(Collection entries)
[Start of Attachment]

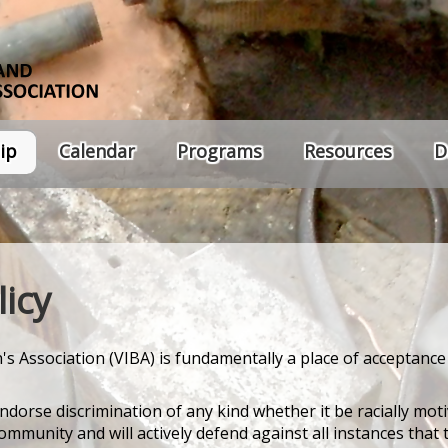
ip
Calendar
Programs
Resources
D
icy
s Association (VIBA) is fundamentally a place of acceptance
ndorse discrimination of any kind whether it be racially mot
munity and will actively defend against all instances that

[End of Attachment]

* _Task brief_: What you return should match the records above word for word, minus the pictures.

* _Reply to the exercise_:
ip
Calendar
Programs
Resources
D
icy
s Association (VIBA) is fundamentally a place of acceptance
ndorse discrimination of any kind whether it be racially mot
munity and will actively defend against all instances that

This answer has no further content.